• [Work instruction]: Search the entries for the word "sorozat" and report each line that has it.

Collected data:
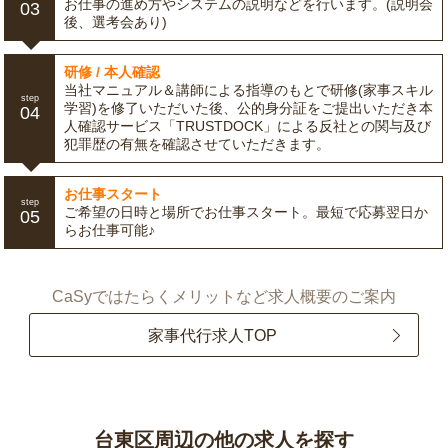
お仕事の進め方やシステムの説明などを行います。(説明会
03
後、選考会あり)
研修 / 本人確認
当社マニュアル＆講師による指導のもとで研修(家事スキル
step
学習)を修了いただいた後、公的身分証をご提出いただき本
04
人確認サービス「TRUSTDOCK」による反社との関与及び
犯罪歴の有無を確認させていただきます。
お仕事スタート
step
ご希望の日時と場所でお仕事スタート。最短で応募翌日か
05
らお仕事可能♪
CaSyではたらくメリットなど求人概要のご案内
家事代行求人TOP
台東区周辺の他の求人を探す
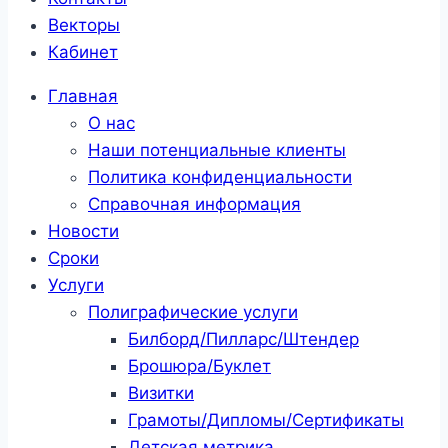
Векторы
Кабинет
Главная
О нас
Наши потенциальные клиенты
Политика конфиденциальности
Справочная информация
Новости
Сроки
Услуги
Полиграфические услуги
Билборд/Пилларс/Штендер
Брошюра/Буклет
Визитки
Грамоты/Дипломы/Сертификаты
Детская метрика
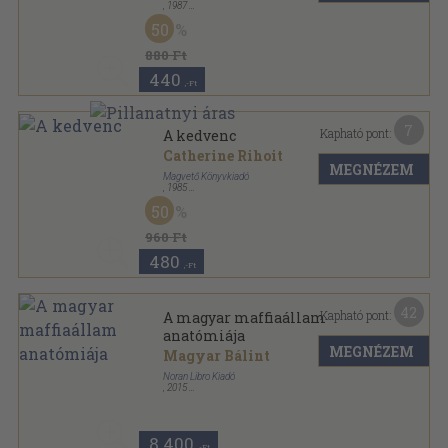
,
1987
Ragasztott papírkötés
,
66
oldal
50
Menedzserek kiskönyvtára sorozat
880 Ft
440
,-Ft
7
Kapható pont:
A kedvenc
Catherine Rihoit
MEGNÉZEM
Magvető Könyvkiadó
,
1985
Vászon
,
326
oldal
50
Világkönyvtár sorozat
960 Ft
480
,-Ft
42
Kapható pont:
A magyar maffiaállam
anatómiája
MEGNÉZEM
Magyar Bálint
Noran Libro Kiadó
,
2015
Ragasztott papírkötés
,
308
oldal
8.400
,-Ft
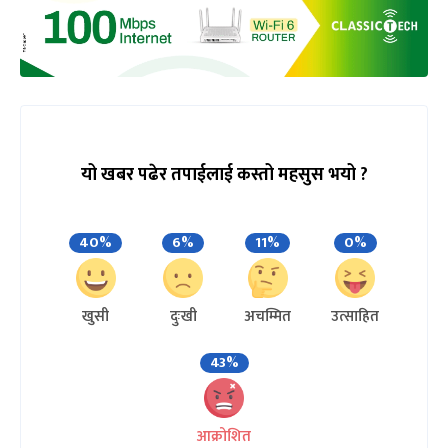
यो खबर पढेर तपाईलाई कस्तो महसुस भयो ?
40%
6%
11%
0%
खुसी
दुःखी
अचम्मित
उत्साहित
43%
आक्रोशित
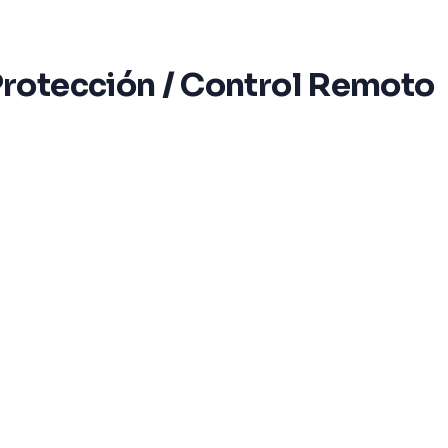
rotección / Control Remoto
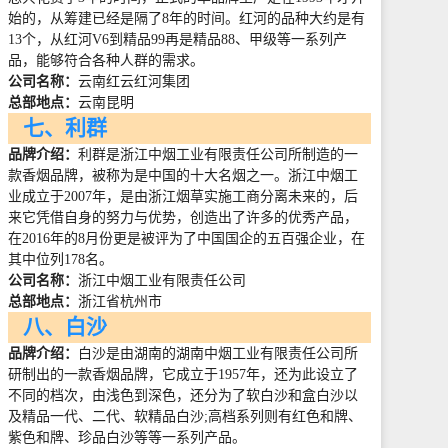
始的，从筹建已经是隔了
8
年的时间。红河的品种大约是有
13
个，从红河
V6
到精品
99
再是精品
88
、甲级等一系列产
品，能够符合各种人群的需求。
公司名称：
云南红云红河集团
总部地点：
云南昆明
七、利群
品牌介绍：
利群是浙江中烟工业有限责任公司所制造的一
款香烟品牌，被称为是中国的十大名烟之一。浙江中烟工
业成立于
2007
年，是由浙江烟草实施工商分离未来的，后
来它凭借自身的努力与优势，创造出了许多的优秀产品，
在
2016
年的
8
月份更是被评为了中国国企的五百强企业，在
其中位列
178
名。
公司名称：
浙江中烟工业有限责任公司
总部地点：
浙江省杭州市
八、白沙
品牌介绍：
白沙是由湖南的湖南中烟工业有限责任公司所
研制出的一款香烟品牌，它成立于
1957
年，还为此设立了
不同的档次，由浅色到深色，还分为了软白沙和盒白沙以
及精品一代、二代、软精品白沙
;
高档系列则有红色和牌、
紫色和牌、珍品白沙等等一系列产品。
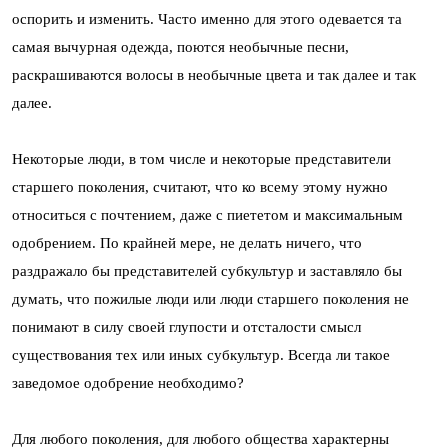
оспорить и изменить. Часто именно для этого одевается та
самая вычурная одежда, поются необычные песни,
раскрашиваются волосы в необычные цвета и так далее и так
далее.
Некоторые люди, в том числе и некоторые представители
старшего поколения, считают, что ко всему этому нужно
относиться с почтением, даже с пиететом и максимальным
одобрением. По крайней мере, не делать ничего, что
раздражало бы представителей субкультур и заставляло бы
думать, что пожилые люди или люди старшего поколения не
понимают в силу своей глупости и отсталости смысл
существования тех или иных субкультур. Всегда ли такое
заведомое одобрение необходимо?
Для любого поколения, для любого общества характерны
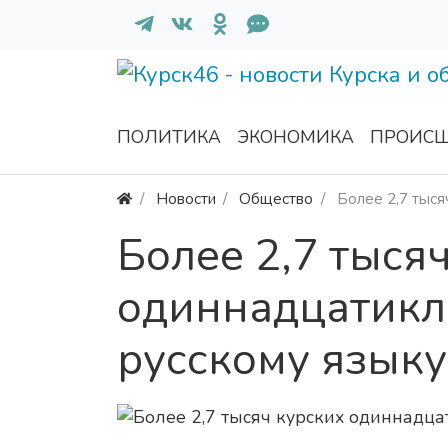
ПОЛИТИКА
ЭКОНОМИКА
ПРОИСШ
Новости
Общество
Более 2,7 тыся
Более 2,7 тыся
одиннадцатикл
русскому языку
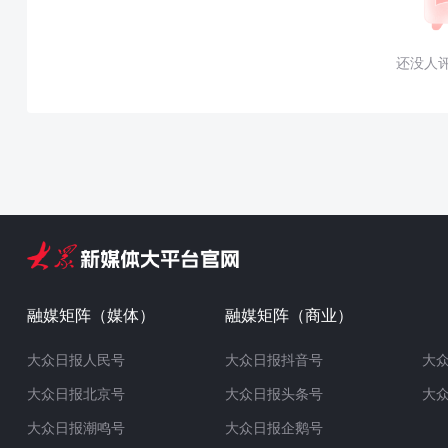
还没人
融媒矩阵（媒体）
融媒矩阵（商业）
大众日报人民号
大众日报抖音号
大
大众日报北京号
大众日报头条号
大
大众日报潮鸣号
大众日报企鹅号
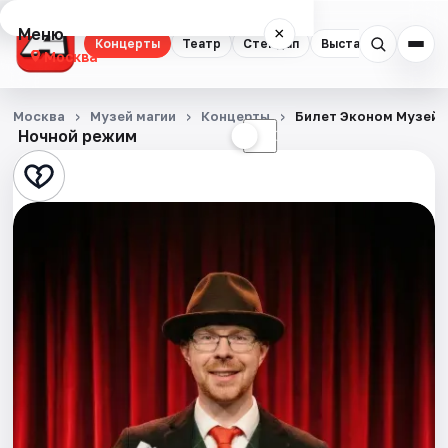
Меню
×
Концерты
Театр
Стендап
Выставки
Квест
Москва
Концерты
Москва
Музей магии
Концерты
Билет Эконом Музей 
Ночной режим
☀
☾
Театр
Стендап
Выставки
Квесты
Экскурсии
Спорт
События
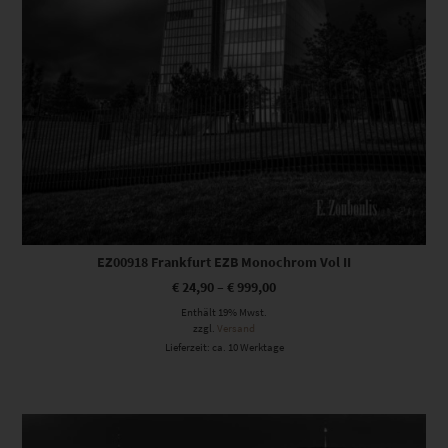
EZ00918 Frankfurt EZB Monochrom Vol II
€
24,90
–
€
999,00
Enthält 19% Mwst.
zzgl.
Versand
Lieferzeit: ca. 10 Werktage
Dieses Produkt weist mehrere Varianten auf. Die Optionen können auf der Produktseite gewählt werden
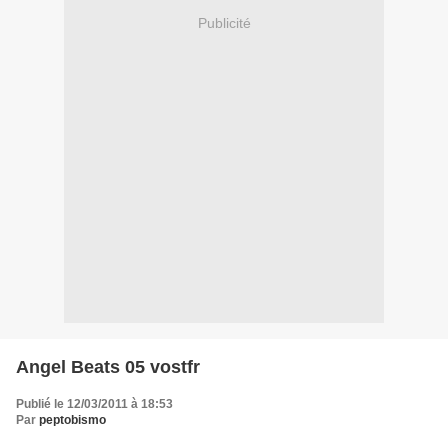
Publicité
Angel Beats 05 vostfr
Publié le 12/03/2011 à 18:53
Par
peptobismo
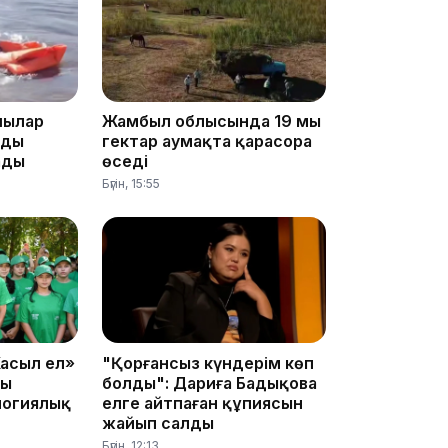
12:13
шылар
Жамбыл облысында 19 мың
мды
гектар аумақта қарасора
ады
өседі
Бүгін, 15:55
11:54
асыл ел»
"Қорғансыз күндерім көп
ың
болды": Дариға Бадықова
логиялық
елге айтпаған құпиясын
жайып салды
Бүгін, 12:13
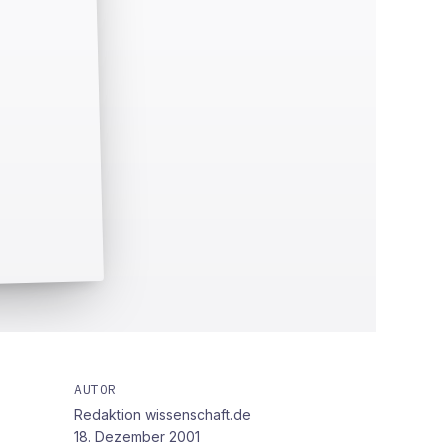
AUTOR
Redaktion wissenschaft.de
18. Dezember 2001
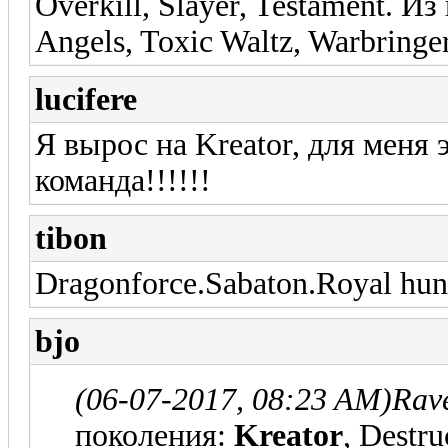
Overkill, Slayer, Testament. Из 
Angels, Toxic Waltz, Warbringer
lucifere
Я вырос на Kreator, для меня 
команда!!!!!!
tibon
Dragonforce.Sabaton.Royal hunt
bjo
(06-07-2017, 08:23 AM)
Rav
поколения:
Kreator
, Destru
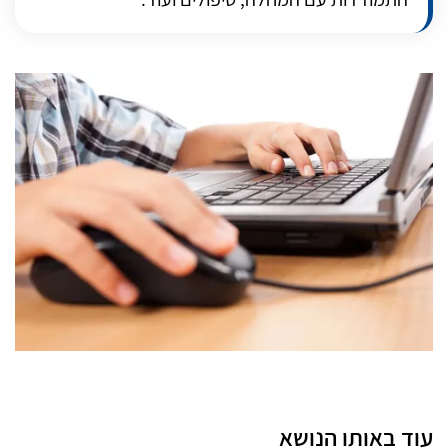
עוד באותו הנושא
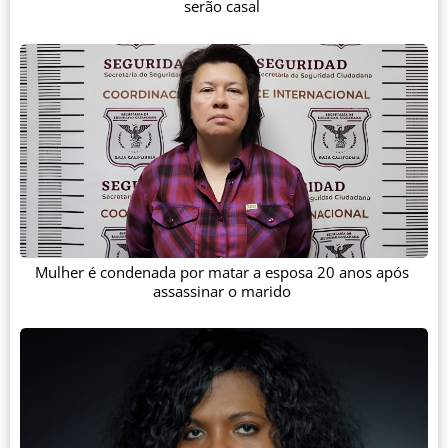
serão casal
Mulher é condenada por matar a esposa 20 anos após
assassinar o marido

• [Solution to this task]:
Menedzserek kiskönyvtára sorozat
Világkönyvtár sorozat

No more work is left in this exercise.